The final dregs of a dark and dramatic sunset. Very all hallows.

I dreamed last night that Allison inherited an amusement park. Very Michael Jackson Neverlandish. I think the hidden meaning here is obvious.

This was probably stimulated our conversation yesterday when Allison asked what I was writing and I told her about this new novella and that it was fun to write. She said she remembered having fun writing. Being the sympathetic writing partner that I am, I replied “wah wah wah.”

After all, she’s got the amusement park. I’m still paying to ride the roller coaster.

But even an amusement park becomes work when you’re the one who runs it, instead of being just a visitor. You don’t get to come and go as you please. The rides have to be maintained every day. You don’t get to skip a day or a week, unless you really love nasty consequences.

The query process is a funny thing because it’s like an incredibly extended job hunt. You refine your resumes, send them out to all kinds of people. Hopefully some friends clue you in on opportunities, recommend you for a job. Of course, we’ve all heard of the person who just blanket-sends a resume to everyone in the phone book. If they like your resume, maybe you get an interview. Maybe you get six interviews, of increasing length and depth. At any point in the process, someone from HR or the marketing department might walk in the room, take one look at you and say no no no.

And you’re done.

It’s like being interviewed to take over as VP of Major Earnings. There’s no starting out in the mail room, or as someone’s assistant. No gradually building your clientele over the course of years.

Then, if you get hired, you’d better perform. Earn that corner office. Increase that profit margin.

No wonder that part isn’t so fun.

But never let it be forgotten that it *is* an amusement park.

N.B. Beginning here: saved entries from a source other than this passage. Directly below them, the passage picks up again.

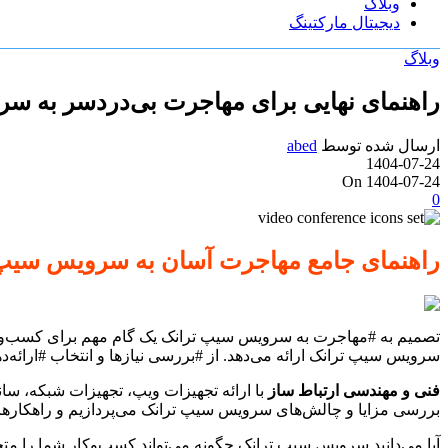
وبلاگ
دیجیتال مارکتینگ
وبلاگ
راهنمای نهایی برای مهاجرت بی‌دردسر به س
ارسال شده توسط
abed
1404-07-24
On 1404-07-24
0
راهنمای جامع مهاجرت آسان به سرویس سیپ
تصمیم به #مهاجرت به سرویس سیپ ترانک یک گام مهم برای کسب‌وکارها 
سرویس سیپ ترانک ارائه می‌دهد. از #بررسی نیازها و انتخاب #ارائه‌ده
فنی و مهندسی ارتباط ساز
با ارائه تجهیزات ویپ، تجهیزات شبکه، سان
بررسی مزایا و چالش‌های سرویس سیپ ترانک می‌پردازیم و راهکارهایی ب
آیا می‌دانید سرویس سیپ ترانک چگونه می‌تواند کسب‌وکار شما را متح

We choose writing for the wild rides, for the sweetness of the cotton candy, for the sparkling lights and the carnival music.

Oh yeah, sign me up.

8 Replies to “Neverland”

  1. Great analogy, Jeffe. And, believe me, the ride doesn't stop once you get an agent. Or ever, judging by what I hear from friends who a little farther along in the process than I am.

  2. Geez, I sound like such a whiner. That being said, I would *love* to have my own amusement park.

    And yes, the ride only goes higher once you get the agent and the book deal. It's still a lot of fun, but the potential to fall is a lot higher as well.

    I did want to point out that it's not that writing isn't fun for me anymore (it certainly is.) It's just that there's a difference now in that I'm not writing *for* fun. And yes, there are times when I miss that.

  3. Aw, Allison, I don't think you sound like a whiner. (And it was a brilliant amusement park!) As Linda points out, too, the ride never stops and, yes, the stakes get stakier.

    Doing my best to relish my fun… 😉

  4. it'd be great if i could get one of those fast pass things. that way i know when and where it's my turn to ride THAT ride.

  5. Ah, the amusement park. As the owner, you have to consider which rides are still drawing the numbers and which ones need to be torn down to make room for something new. You want the scream-teens but not their messes. Families are great, as long as you have a kiddie park. If you're really brave, you'll include a water park.

    Fortunately, no one expects you to maintain it alone.

    Just, please gods, don't make me responsible for the tea-cup rides.

  6. But just think, everyday you could ride the roller coaster if you wanted. How cool that would be. Another great post.